Les conditions de fond de la résiliation et ses suites
L’inexécution grave justifiant la résolution judiciaire
Le manquement à l’obligation essentielle de payer le loyer fonde la résiliation. Le juge rappelle le principe énoncé à l’article 1728 du code civil. L’article 1224 du même code offre au créancier la possibilité de demander la résolution pour inexécution suffisamment grave. En l’espèce, un commandement de payer est intervenu pour un arriéré important. Les loyers n’ont pas été intégralement réglés suite à cette sommation. Le juge en déduit un manquement grave justifiant la rupture du contrat. “Par conséquent, il convient de constater que la preneuse a gravement manqué à son obligation de paiement des loyers et de prononcer la résiliation du bail” (Motifs de la décision). La résolution prend effet à la date du jugement, conformément à l’article 1229. Cette solution applique strictement le droit commun des contrats au bail d’habitation. Elle souligne que l’impayé de loyer, lorsqu’il est persistant, constitue une cause sérieuse. La gravité s’apprécie ici par l’ancienneté et le montant de la dette constatée. Le sens est de réaffirmer l’équilibre contractuel et les obligations réciproques.

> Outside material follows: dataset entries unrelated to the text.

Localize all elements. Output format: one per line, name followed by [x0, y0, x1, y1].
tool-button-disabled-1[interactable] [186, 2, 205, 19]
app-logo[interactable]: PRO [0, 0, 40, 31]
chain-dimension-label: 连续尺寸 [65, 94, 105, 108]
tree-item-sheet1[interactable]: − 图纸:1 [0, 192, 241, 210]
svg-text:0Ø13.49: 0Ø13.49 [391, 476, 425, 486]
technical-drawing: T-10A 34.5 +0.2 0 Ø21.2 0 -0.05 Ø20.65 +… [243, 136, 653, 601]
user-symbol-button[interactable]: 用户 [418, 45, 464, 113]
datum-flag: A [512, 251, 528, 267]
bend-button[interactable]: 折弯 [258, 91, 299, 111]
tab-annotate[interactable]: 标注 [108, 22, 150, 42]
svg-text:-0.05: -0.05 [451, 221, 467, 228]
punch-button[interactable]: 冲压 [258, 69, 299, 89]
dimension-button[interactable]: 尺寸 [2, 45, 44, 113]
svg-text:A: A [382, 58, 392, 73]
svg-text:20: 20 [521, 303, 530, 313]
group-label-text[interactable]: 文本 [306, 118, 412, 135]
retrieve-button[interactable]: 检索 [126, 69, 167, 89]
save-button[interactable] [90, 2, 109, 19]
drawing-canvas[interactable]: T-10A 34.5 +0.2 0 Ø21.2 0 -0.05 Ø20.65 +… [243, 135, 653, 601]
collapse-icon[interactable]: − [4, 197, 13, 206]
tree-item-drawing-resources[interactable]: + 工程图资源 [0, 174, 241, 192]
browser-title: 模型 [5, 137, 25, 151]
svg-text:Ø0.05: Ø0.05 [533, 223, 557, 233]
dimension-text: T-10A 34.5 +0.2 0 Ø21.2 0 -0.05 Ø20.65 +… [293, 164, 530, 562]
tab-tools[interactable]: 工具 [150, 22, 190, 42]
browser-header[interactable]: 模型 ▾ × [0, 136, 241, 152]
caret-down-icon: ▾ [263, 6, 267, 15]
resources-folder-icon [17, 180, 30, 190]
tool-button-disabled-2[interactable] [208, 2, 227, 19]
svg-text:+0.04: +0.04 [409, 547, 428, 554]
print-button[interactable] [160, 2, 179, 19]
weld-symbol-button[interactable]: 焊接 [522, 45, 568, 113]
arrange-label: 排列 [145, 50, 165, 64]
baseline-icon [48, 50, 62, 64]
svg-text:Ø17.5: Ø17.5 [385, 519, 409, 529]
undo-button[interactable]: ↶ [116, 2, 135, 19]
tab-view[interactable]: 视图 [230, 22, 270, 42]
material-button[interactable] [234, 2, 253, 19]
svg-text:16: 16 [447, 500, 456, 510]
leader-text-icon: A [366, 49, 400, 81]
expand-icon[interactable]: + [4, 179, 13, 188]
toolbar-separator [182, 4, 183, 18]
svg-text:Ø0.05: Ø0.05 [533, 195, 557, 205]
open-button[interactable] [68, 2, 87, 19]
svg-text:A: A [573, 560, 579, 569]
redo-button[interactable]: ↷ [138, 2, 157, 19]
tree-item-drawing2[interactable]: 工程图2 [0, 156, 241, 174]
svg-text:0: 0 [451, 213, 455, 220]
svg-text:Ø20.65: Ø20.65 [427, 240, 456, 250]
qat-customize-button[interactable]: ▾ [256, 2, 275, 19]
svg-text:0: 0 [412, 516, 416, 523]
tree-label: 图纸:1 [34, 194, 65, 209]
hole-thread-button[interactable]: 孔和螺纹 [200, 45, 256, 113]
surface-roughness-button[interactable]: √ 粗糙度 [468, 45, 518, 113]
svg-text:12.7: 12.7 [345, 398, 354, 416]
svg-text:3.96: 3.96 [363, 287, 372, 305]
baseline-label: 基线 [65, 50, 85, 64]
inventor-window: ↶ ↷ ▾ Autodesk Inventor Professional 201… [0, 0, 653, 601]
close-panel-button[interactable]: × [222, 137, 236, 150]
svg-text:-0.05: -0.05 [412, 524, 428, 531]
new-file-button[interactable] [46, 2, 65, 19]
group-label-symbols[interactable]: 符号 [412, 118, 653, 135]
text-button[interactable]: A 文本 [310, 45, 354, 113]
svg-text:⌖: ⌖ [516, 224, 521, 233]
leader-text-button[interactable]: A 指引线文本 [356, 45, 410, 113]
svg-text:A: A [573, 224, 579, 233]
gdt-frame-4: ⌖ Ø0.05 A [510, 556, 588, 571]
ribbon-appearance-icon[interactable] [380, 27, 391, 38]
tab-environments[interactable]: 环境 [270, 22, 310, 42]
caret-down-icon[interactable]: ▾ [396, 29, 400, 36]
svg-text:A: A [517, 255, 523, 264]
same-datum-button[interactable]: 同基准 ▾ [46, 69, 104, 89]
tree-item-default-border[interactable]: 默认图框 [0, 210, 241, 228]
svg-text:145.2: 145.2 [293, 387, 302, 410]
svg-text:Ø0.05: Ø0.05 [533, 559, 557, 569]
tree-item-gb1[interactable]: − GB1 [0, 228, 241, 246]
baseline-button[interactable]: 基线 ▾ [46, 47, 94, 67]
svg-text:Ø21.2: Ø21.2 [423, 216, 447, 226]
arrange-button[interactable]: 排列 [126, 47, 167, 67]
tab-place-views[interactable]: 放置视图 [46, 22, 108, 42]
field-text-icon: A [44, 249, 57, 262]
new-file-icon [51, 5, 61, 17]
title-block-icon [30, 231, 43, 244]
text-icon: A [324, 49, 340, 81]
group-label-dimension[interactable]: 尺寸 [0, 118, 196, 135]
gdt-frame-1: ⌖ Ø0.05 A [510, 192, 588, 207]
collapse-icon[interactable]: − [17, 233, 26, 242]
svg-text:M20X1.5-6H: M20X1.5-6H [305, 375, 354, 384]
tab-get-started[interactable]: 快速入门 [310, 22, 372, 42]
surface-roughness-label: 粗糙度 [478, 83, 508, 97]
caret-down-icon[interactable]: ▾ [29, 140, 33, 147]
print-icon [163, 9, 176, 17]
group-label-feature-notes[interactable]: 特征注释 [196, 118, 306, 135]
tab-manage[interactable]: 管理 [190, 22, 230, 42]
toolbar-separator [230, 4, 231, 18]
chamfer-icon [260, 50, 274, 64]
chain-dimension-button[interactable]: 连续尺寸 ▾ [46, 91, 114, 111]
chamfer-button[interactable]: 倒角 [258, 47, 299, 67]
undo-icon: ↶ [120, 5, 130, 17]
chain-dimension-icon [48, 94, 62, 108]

Les modalités pratiques de la libération des lieux et de l’indemnisation
La résiliation entraîne la condamnation à libérer les lieux et à payer une indemnité. Le juge ordonne l’expulsion avec le concours de la force publique en cas de besoin. Un délai de deux mois après commandement de quitter les lieux est accordé au locataire. Cette mesure tempère l’exécution forcée pour tenir compte de la situation personnelle. Par ailleurs, le maintien dans les lieux après résiliation génère une indemnité d’occupation. Celle-ci est fixée au montant du loyer et charges qui auraient été dus. “Cette indemnité d’occupation sera fixée au montant du loyer augmenté des charges, qui auraient été dus pendant la même période à défaut de résiliation du bail” (Motifs de la décision). Le juge rejette cependant l’échelonnement de la dette, estimant la situation financière du locataire trop dégradée. La créance est liquidée avec des intérêts au taux légal à compter de la signification. Cette articulation entre résiliation, expulsion et indemnisation est classique. Sa portée est de prévenir l’enrichissement sans cause du locataire demeurant indûment dans les lieux. Elle assure aussi une compensation équitable au bailleur privé de son bien.